WELDON: She upbraids them by saying, you know, this is supposed to be fun.

(SOUNDBITE OF "DRAMA")

WELDON: What I love about the book is that it comes with the typical YA trappings of, you know, she crushes on the wrong guy and she gets in a fight with her friends. But the really great thing about this is that this girl knows who she is and she is completely unselfconscious.

(SOUNDBITE OF "DRAMA")

WELDON: If somebody handed this book to me in seventh grade, I still would have been the same self-conscious jerk I am, but it would have helped. It would have helped so much. And another book I brought in was "Crackle Of The Frost."

(SOUNDBITE OF "CRACKLE OF THE FROST")

WELDON: "Crackle Of The Frost" is much different, much more adult, much more oblique and slightly sinister. This book is about a guy who has spent his life fleeing from responsibility, who slowly comes to terms with responsibility over the course of the book. His ex-girlfriend informs him that she has had a child and he goes to visit her and that's the story of the book.

(SOUNDBITE OF "CRACKLE OF THE FROST")

WELDON: The prose of the book is very German, very restrained, very coolly intellectual, yet the art is what makes this book sing. The art is lushly, vividly colored with all these gorgeous pastels working on a level of dream logic, purely emotion. So there's a scene, for example, where the sound of his girlfriends voice become, in his mind, this flock of shadow birds that chase him through the corridors of his mind in a very creepy way.

(SOUNDBITE OF "CRACKLE OF THE FROST")

WELDON: There's a scene where, as he's traveling on the bus to meet his girlfriend, the bus stops because there's a forest fire in the way.

(SOUNDBITE OF "CRACKLE OF THE FROST")

WELDON: And there's another scene toward the end of the book where he's attending to his father in the hospital.

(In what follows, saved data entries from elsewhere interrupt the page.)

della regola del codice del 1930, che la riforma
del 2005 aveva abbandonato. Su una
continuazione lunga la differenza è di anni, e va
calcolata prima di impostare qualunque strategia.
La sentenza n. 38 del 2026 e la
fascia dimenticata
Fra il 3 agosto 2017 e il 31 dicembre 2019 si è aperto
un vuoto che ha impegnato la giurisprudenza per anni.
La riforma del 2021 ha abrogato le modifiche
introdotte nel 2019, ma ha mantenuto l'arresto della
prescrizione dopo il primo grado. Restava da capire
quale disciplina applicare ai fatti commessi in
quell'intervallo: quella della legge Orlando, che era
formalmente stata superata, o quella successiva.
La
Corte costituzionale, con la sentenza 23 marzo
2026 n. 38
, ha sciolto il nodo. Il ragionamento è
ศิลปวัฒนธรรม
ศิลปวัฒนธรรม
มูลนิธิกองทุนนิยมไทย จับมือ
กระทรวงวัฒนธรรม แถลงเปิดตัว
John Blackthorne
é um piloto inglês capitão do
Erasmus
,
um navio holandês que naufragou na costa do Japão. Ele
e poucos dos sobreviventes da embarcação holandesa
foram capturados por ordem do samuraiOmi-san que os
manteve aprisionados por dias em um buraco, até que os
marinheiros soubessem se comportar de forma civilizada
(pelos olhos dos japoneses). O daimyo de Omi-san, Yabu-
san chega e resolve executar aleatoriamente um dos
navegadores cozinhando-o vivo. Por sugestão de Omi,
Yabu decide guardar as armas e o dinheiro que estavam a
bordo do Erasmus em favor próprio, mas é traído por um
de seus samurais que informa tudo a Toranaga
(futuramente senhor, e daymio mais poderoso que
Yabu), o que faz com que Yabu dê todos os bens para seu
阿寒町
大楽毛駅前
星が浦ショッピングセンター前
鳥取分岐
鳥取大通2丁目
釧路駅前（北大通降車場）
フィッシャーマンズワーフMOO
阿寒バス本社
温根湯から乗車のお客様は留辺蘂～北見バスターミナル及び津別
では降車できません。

(SOUNDBITE OF "CRACKLE OF THE FROST")

WELDON: So the prose works on a very cool intellectual level, sort of Thomas Mann or Kazuo Ishiguro, yet the art is pure Kafka and Murakami. It's really grabbing you and it's not letting you go. It's great. And lastly, "Little White Duck: A Childhood in China" is by Na Liu, with art by her husband, Andres Vera Martinez. So this is a memoir of Liu's childhood, very young childhood, in Wuhan, a central Chinese city in the late '70s.

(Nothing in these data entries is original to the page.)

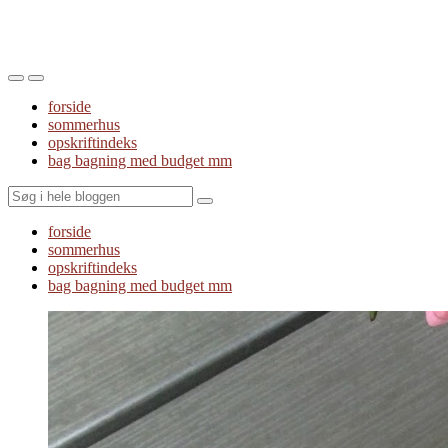
Toggle
Toggle
the
the
forside
mobile
search
sommerhus
menu
field
opskriftindeks
bag bagning med budget mm
Search
forside
sommerhus
opskriftindeks
bag bagning med budget mm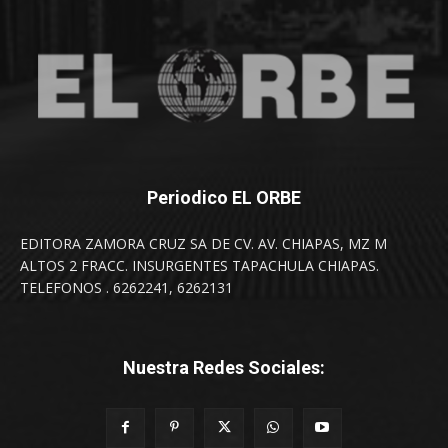
Periodico EL ORBE
EDITORA ZAMORA CRUZ SA DE CV. AV. CHIAPAS, MZ M
ALTOS 2 FRACC. INSURGENTES TAPACHULA CHIAPAS.
TELEFONOS . 6262241, 6262131
Nuestra Redes Sociales: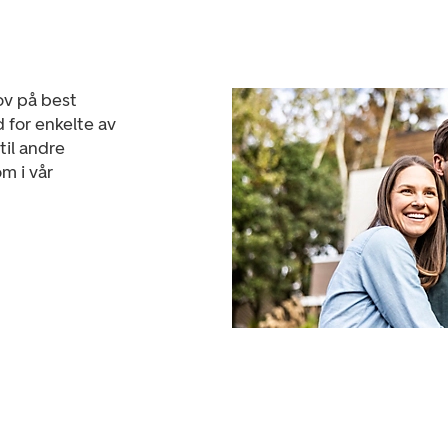
ov på best
d for enkelte av
til andre
m i vår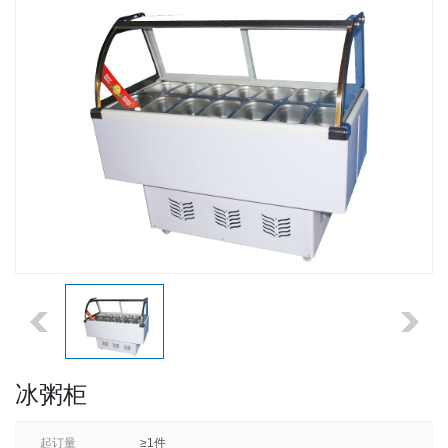
冰粥柜
起订量
≥1件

This book takes place at the very end of the Cultural Revolution. The thing that starts off the book is the death of Chairman Mao. And what Liu and Martinez really capture is that there's a conflation of cultural mythology with political mythology. So on one page you have this very young girl trying to live up to the ideal of this propaganda figure called Lei Feng.

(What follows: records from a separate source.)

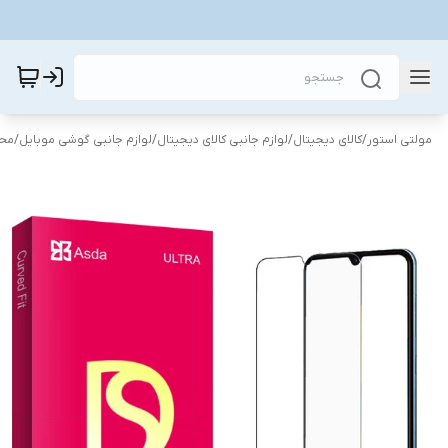
مولتی استور
/
کالای دیجیتال
/
لوازم جانبی کالای دیجیتال
/
لوازم جانبی گوشی موبایل
/
محا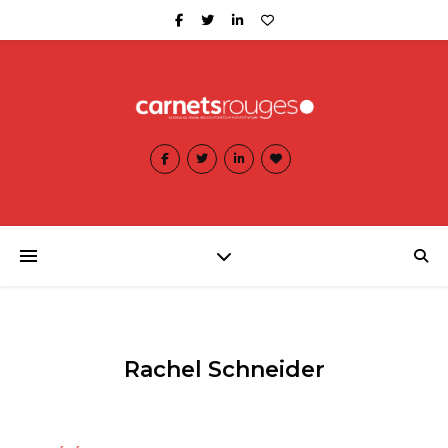
Rachel Schneider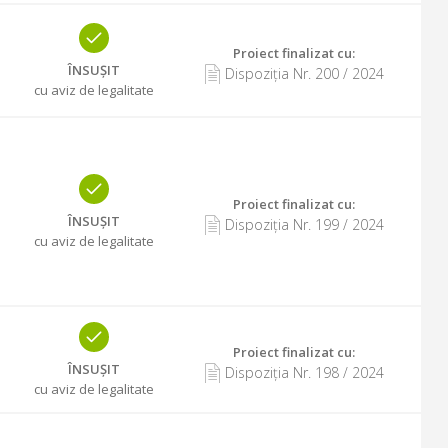
Proiect finalizat cu
:
ÎNSUȘIT
Dispoziția Nr.
200
/
2024
cu aviz de legalitate
Proiect finalizat cu
:
ÎNSUȘIT
Dispoziția Nr.
199
/
2024
cu aviz de legalitate
Proiect finalizat cu
:
ÎNSUȘIT
Dispoziția Nr.
198
/
2024
cu aviz de legalitate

(SOUNDBITE OF "LITTLE WHITE DUCK: A CHILDHOOD IN CHINA")

WELDON: And on the very next page, you see this amazing spread of Nian, the lion monster, who comes into town every New Year's to gobble up young children.

(SOUNDBITE OF "LITTLE WHITE DUCK: A CHILDHOOD IN CHINA")

WELDON: They are equally real in her mind, just as, as she's growing up, she thinks of Chairman Mao as her grandfather. The book begins with this image of her and her sister flying over the city on the back of a giant bird.

(SOUNDBITE OF "LITTLE WHITE DUCK: A CHILDHOOD IN CHINA")

WELDON: What Martinez is doing with the art is very subtle because the book ends four years later, five years later with a very similar image. But what's happened in between in those four years is that the city's becoming more and more industrialized. What Liu and Martinez are excellent at capturing is how that looks through a child's eye, a really interesting layered effect there that I really love.

SIEGEL: That was Glen Weldon, author of "Superman: The Unauthorized Biography." He was talking about three graphic novels that came out this year, "Little White Duck," "The Crackle Of The Frost," and "Drama." You can find more of Glen Weldon's recommendations at NPR.org/bestbooks.